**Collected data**
------------------------------------------------------------------------
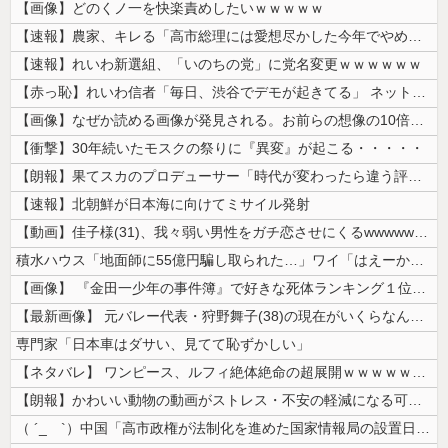
【画像】どのくノ一を快楽責めしたいｗｗｗｗｗ
【速報】農家、キレる「高市総理には愛想尽かした今年でやめるぞ」コメ売値...
【速報】れいわ新選組、「いのちの党」に党名変更ｗｗｗｗｗｗ
【赤っ恥】れいわ信者「毎日、渋谷でデモが起きてる」 ネット「参加者の少...
【画像】なぜか読める画像が発見される。お前らの想像の10倍読めるｗｗｗ...
【衝撃】30年続いたモスクの祭りに『異変』が起こる・・・・・
【朗報】果てスカのプロデューサー「時代が変わったら違う評価もされるんじ...
【速報】北朝鮮が日本海に向けてミサイル発射
【動画】佳子様(31)、我々弱い男性をガチ恋させにくるwwwwwww ...
積水ハウス「地面師に55億円騙し取られた…」ワイ「はえーかわいそう…会...
【画像】 『金田一少年の事件簿』で好きな死体ランキング１位がこちら！
【最新画像】 元バレー代表・狩野舞子(38)の現在がいくらなんでも即ハ...
専門家「日本車はダサい、見てて恥ずかしい」
【ネタバレ】 ワンピース、ルフィ絶体絶命の超展開ｗｗｗｗｗｗｗｗｗｗｗ...
【朗報】かわいい動物の動画がストレス・不安の軽減になる可能性。英大学の...
（ ´_ゝ`）中国「高市政権が法制化を進めた国家情報局の設置日が7月3...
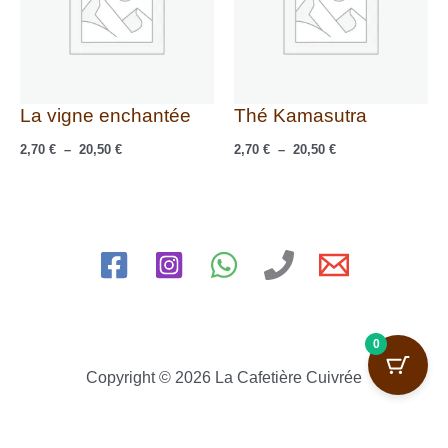
La vigne enchantée
Thé Kamasutra
2,70
€
–
20,50
€
2,70
€
–
20,50
€
0
Copyright © 2026 La Cafetière Cuivrée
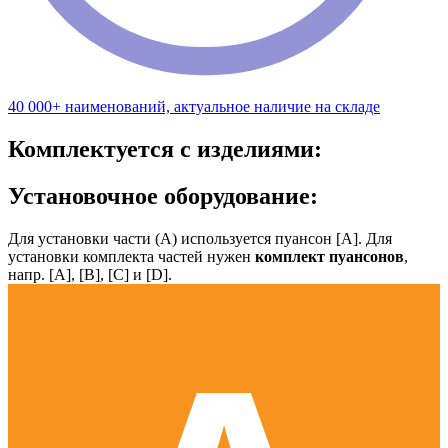
40 000+ наименований, актуальное наличие на складе
Комплектуется с изделиями:
Установочное оборудование:
Для установки части (А) используется пуансон [А]. Для
установки комплекта частей нужен
комплект пуансонов
,
напр. [А], [B], [С] и [D].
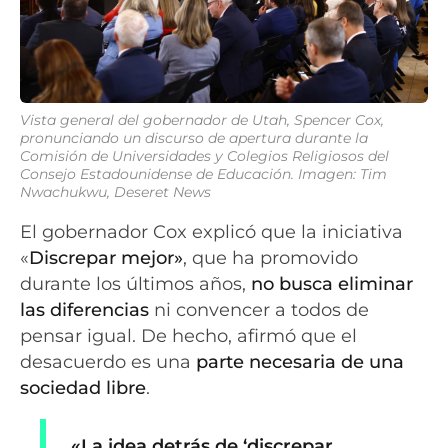
Vista general del gobernador de Utah, Spencer Cox,
pronunciando un discurso de apertura durante la
Comisión de Universidades y Colegios Religiosos del
Consejo Estadounidense de Educación. Imagen: Tim
Nwachukwu, Deseret News
El gobernador Cox explicó que la iniciativa
«
Discrepar mejor»
, que ha promovido
durante los últimos años,
no busca eliminar
las diferencias
ni convencer a todos de
pensar igual. De hecho, afirmó que el
desacuerdo es una
parte necesaria de una
sociedad libre
.
«La idea detrás de ‘discrepar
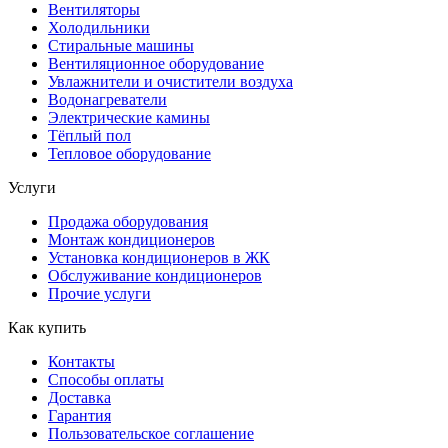
Вентиляторы
Холодильники
Стиральные машины
Вентиляционное оборудование
Увлажнители и очистители воздуха
Водонагреватели
Электрические камины
Тёплый пол
Тепловое оборудование
Услуги
Продажа оборудования
Монтаж кондиционеров
Установка кондиционеров в ЖК
Обслуживание кондиционеров
Прочие услуги
Как купить
Контакты
Способы оплаты
Доставка
Гарантия
Пользовательское соглашение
------------------------------------------------------------------------
**Prompt**
All lines above holding the word "оборудование" make up the answer; copy each one.

**Output of the task**
Установочное оборудование:
Вентиляционное оборудование
Тепловое оборудование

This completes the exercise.